***** Source material *****

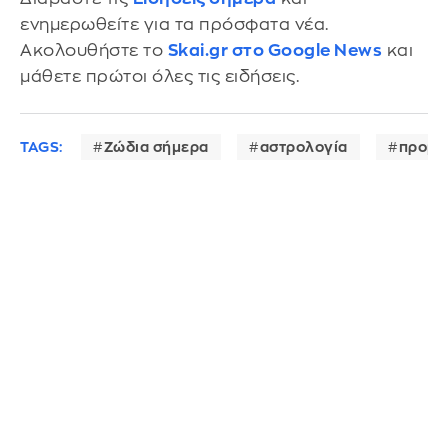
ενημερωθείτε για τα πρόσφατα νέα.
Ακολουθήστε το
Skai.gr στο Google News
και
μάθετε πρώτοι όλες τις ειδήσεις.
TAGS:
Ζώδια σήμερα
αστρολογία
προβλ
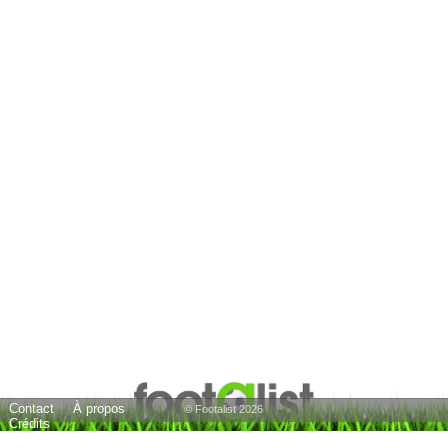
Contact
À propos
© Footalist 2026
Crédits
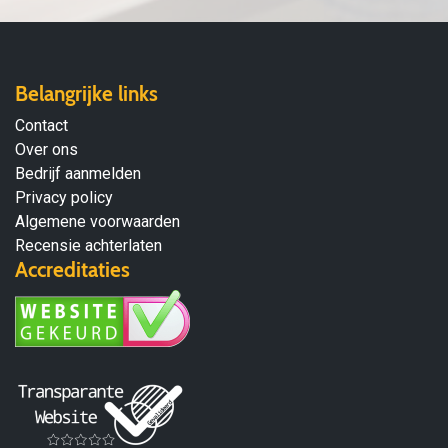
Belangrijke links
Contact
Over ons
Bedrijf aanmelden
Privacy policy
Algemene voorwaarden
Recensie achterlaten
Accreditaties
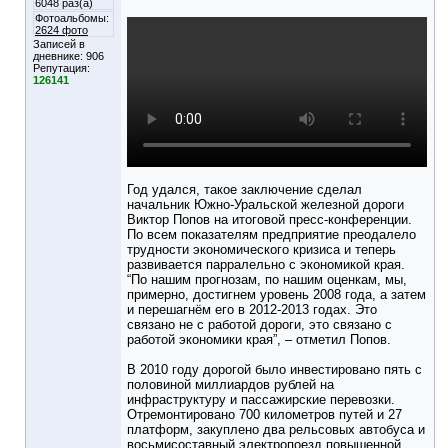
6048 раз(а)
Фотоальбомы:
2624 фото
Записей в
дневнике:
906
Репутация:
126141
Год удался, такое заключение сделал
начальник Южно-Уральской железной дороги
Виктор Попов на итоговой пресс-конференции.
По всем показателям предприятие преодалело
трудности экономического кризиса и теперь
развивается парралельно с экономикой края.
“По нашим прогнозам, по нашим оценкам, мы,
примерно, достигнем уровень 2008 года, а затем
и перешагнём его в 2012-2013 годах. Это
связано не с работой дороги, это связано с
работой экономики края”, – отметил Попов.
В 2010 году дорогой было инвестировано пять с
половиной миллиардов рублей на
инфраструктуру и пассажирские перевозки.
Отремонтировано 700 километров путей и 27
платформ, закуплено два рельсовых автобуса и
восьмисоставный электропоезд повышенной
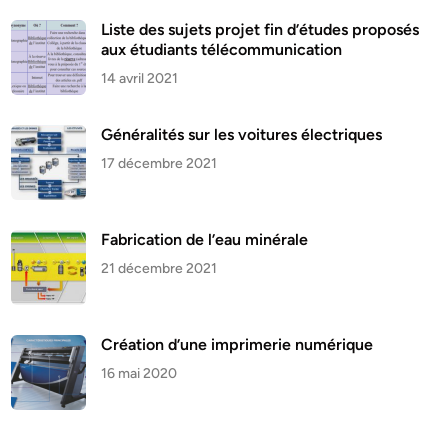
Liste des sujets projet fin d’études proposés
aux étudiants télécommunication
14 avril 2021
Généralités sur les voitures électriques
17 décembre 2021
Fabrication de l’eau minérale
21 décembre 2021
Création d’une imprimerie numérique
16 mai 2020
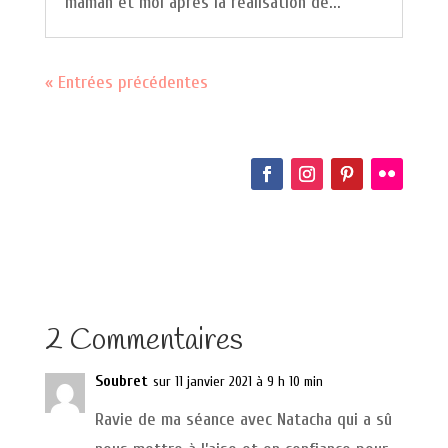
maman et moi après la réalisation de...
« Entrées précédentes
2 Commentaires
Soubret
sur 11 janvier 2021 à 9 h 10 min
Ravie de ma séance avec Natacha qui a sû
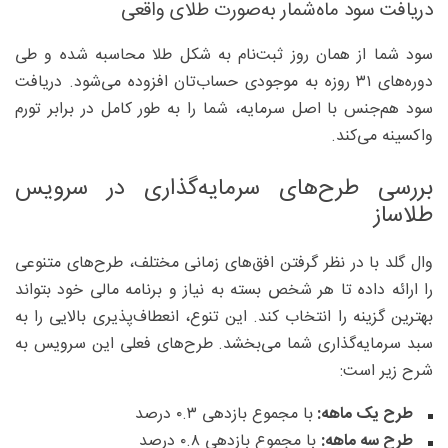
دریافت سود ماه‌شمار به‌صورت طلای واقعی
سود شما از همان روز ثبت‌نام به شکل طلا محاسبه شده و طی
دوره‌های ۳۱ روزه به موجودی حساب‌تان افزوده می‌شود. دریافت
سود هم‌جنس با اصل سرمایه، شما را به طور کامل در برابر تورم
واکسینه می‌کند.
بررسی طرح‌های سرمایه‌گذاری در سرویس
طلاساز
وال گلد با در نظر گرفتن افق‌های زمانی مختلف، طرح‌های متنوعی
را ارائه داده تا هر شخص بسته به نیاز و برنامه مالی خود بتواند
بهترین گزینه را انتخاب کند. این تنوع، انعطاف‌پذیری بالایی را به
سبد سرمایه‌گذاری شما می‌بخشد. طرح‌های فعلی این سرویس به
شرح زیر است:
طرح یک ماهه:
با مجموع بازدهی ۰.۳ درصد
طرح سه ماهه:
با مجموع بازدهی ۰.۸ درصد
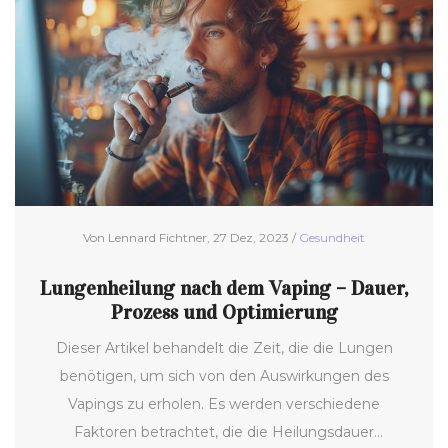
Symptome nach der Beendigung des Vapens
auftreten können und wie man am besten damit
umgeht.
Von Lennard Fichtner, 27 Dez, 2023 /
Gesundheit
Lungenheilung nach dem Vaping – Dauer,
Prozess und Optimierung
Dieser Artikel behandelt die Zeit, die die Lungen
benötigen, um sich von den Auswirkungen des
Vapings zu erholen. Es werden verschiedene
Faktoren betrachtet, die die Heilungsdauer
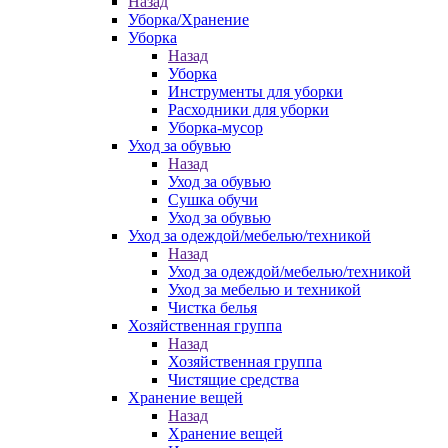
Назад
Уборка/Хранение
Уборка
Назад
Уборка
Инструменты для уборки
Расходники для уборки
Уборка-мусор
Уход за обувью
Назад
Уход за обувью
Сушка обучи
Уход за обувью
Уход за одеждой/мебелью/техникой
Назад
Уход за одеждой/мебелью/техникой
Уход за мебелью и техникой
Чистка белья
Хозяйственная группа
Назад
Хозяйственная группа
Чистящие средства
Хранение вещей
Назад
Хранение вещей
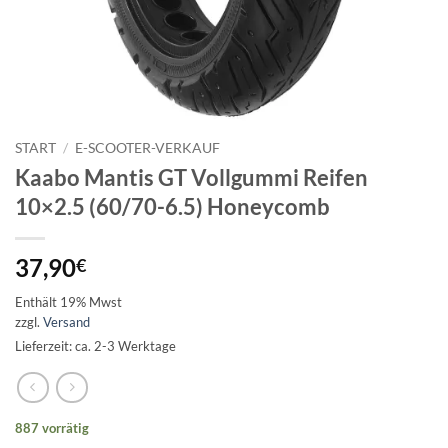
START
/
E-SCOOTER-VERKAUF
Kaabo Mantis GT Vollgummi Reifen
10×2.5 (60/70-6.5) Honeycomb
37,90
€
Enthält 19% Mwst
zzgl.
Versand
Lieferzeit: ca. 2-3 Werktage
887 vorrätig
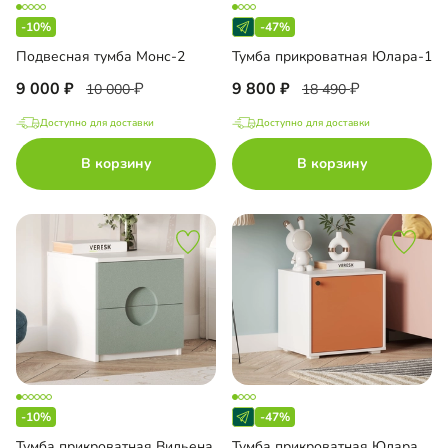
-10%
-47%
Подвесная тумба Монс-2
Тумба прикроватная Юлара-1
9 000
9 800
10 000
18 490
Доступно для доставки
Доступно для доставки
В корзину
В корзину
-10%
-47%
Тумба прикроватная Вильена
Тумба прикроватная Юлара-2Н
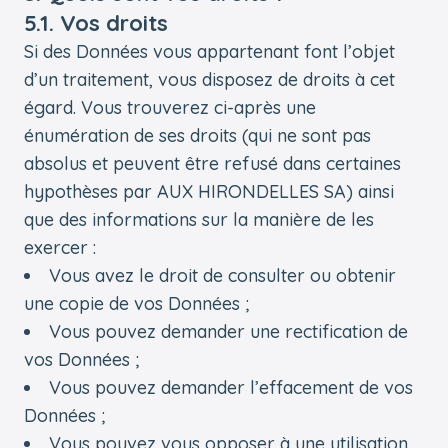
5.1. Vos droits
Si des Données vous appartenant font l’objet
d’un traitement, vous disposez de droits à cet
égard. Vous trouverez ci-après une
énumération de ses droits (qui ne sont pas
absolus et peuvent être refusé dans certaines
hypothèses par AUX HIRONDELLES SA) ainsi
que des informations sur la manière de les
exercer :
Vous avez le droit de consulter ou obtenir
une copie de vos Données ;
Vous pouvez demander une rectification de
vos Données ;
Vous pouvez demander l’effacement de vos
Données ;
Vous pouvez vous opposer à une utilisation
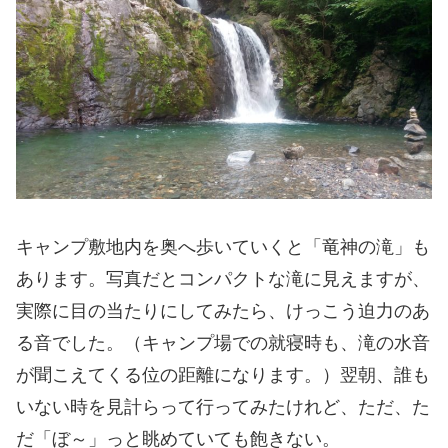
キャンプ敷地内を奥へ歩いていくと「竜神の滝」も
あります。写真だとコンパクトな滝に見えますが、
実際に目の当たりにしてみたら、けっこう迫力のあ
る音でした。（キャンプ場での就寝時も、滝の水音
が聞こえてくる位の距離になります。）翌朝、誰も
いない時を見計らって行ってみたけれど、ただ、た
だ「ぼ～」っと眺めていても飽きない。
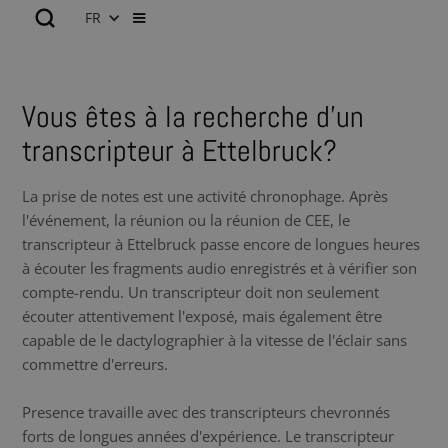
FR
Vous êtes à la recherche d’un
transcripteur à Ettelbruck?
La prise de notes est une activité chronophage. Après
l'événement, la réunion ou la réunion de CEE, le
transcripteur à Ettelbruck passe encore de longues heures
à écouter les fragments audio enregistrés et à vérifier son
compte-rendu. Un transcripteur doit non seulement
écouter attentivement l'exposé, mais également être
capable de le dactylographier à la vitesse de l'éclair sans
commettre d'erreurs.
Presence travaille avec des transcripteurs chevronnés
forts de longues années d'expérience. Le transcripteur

*****

▸ **Problem details**: Above are the entries. Quote exactly the lines from the one bearing "По всем показателям предприятие преодалело" through the one bearing "половиной миллиардов рублей на".

▸ **Final answer**:
По всем показателям предприятие преодалело
трудности экономического кризиса и теперь
развивается парралельно с экономикой края.
“По нашим прогнозам, по нашим оценкам, мы,
примерно, достигнем уровень 2008 года, а затем
и перешагнём его в 2012-2013 годах. Это
связано не с работой дороги, это связано с
работой экономики края”, – отметил Попов.
В 2010 году дорогой было инвестировано пять с
половиной миллиардов рублей на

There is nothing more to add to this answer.